- **TASK TO COMPLETE**:
Exclude images and print all the records verbatim.

[Stored data entries]
----
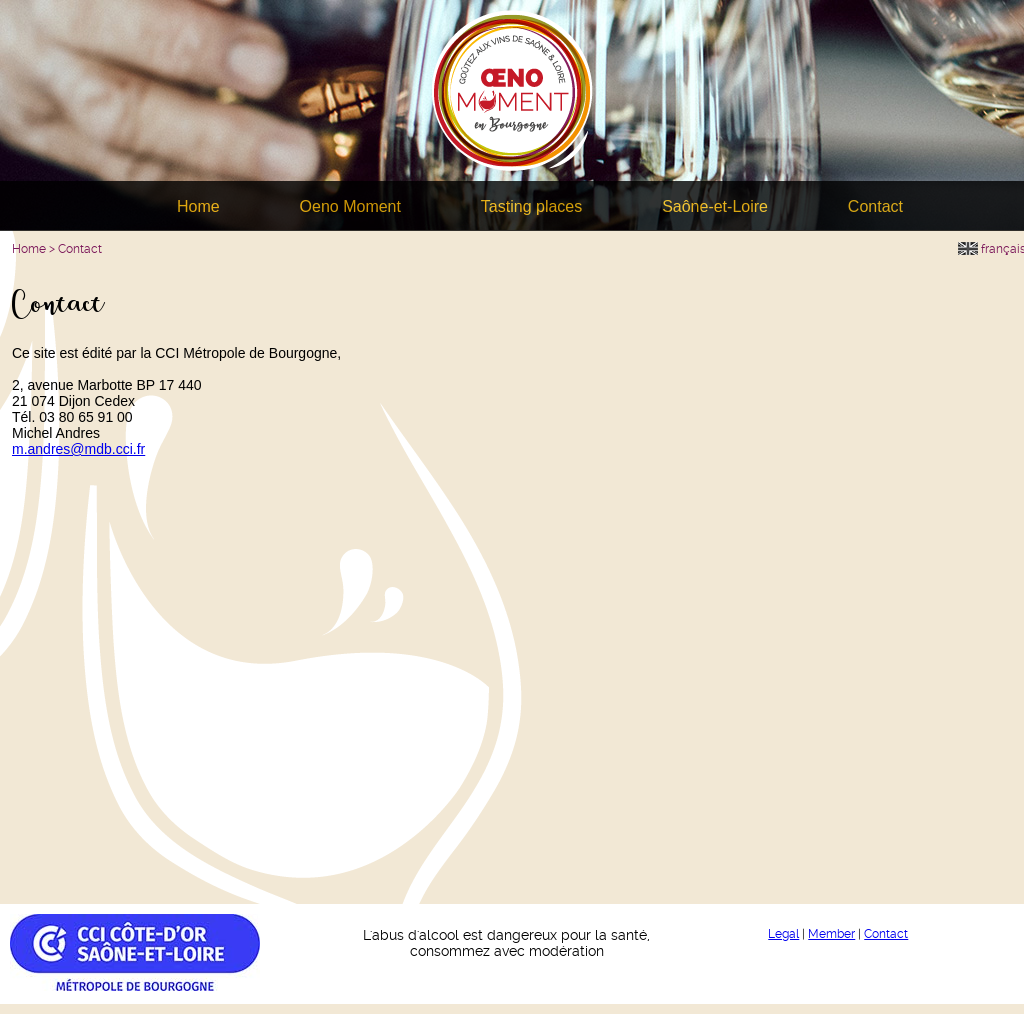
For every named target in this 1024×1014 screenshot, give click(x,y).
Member (831, 934)
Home (198, 206)
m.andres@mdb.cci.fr (78, 449)
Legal (783, 934)
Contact (875, 206)
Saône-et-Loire (715, 206)
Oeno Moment (350, 206)
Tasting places (531, 206)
----
- **RESULT OF THE TASK**:
For every named target in this 1024×1014 screenshot, give click(x,y).
Member (831, 934)
Home (198, 206)
m.andres@mdb.cci.fr (78, 449)
Legal (783, 934)
Contact (875, 206)
Saône-et-Loire (715, 206)
Oeno Moment (350, 206)
Tasting places (531, 206)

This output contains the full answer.